本が本を呼ぶ
公開日:
:
最終更新日:2012/05/25
つれづれ日記
『「本の雑誌」炎の営業日誌』(杉江由次著・無明舎出版)を読む。
作家椎名誠が社長を務める本の雑誌社の営業マン、杉江さんが書いた本だ。
本の内容は、高野さんの紹介文が詳しいので、ここでは割愛するけれど、
本と浦和レッズと家族を同列で愛し、
それぞれへの愛情の分配に葛藤しながら、
日々出版業界を憂う
三行で説明するなら、こんな毎日を綴った日誌である。
営業が本職でこれほど文才があるのならば、
私みたいな編集・ライター崩れは即廃業だと思ってしまう。
「本が好き」なんてのを通り越して、「本と心中してしまいそう」な人だ。
読み進めるうちに、当然のように本が読みたくなってくる。
思い返してみると、ここのところ実用書や、仕事のための下調べとして本を読むことが多くて、小説はすっかりご無沙汰。
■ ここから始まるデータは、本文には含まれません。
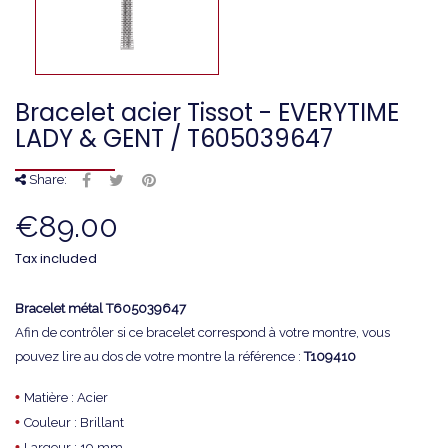
Bracelet acier Tissot - EVERYTIME
LADY & GENT / T605039647
Share:
€89.00
Tax included
Bracelet métal T605039647
Afin de contrôler si ce bracelet correspond à votre montre, vous
pouvez lire au dos de votre montre la référence :
T109410
•
Matière : Acier
•
Couleur : Brillant
•
Largeur : 19 mm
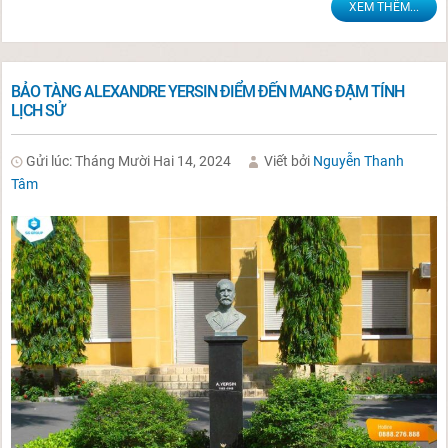
XEM THÊM...
BẢO TÀNG ALEXANDRE YERSIN ĐIỂM ĐẾN MANG ĐẬM TÍNH
LỊCH SỬ
Gửi lúc: Tháng Mười Hai 14, 2024
Viết bởi
Nguyễn Thanh
Tâm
しかも、本文内で杉江さんがすすめる作家の何人かは私も好きだったので、それ以外の本にも自然と興味が湧く。
そこで、11月に入ってから一気に6冊・・・
金城一紀「対話篇」(新潮文庫)
金城一紀「GO」(角川文庫)
角田光代「対岸の彼女」(文春文庫)
奥田英朗「空中ブランコ」(文春文庫)
萩原浩「オロロ畑でつかまえて」(集英社文庫)
といきたかったが
村上 龍「69 sixty nine」(集英社文庫)
は、途中で断念した。
どうも“青春感”が痛かった。
もう少し大人になると読めるのかも知れない。
どれも面白かったけれど
金城一紀の「対話篇」は
もっと早く読めば良かったと思う。
ラストの短編、
あっという間に引き込まれて
そして、気がついたら泣いているではないか。
まだお読みでない方、ぜひどうぞ。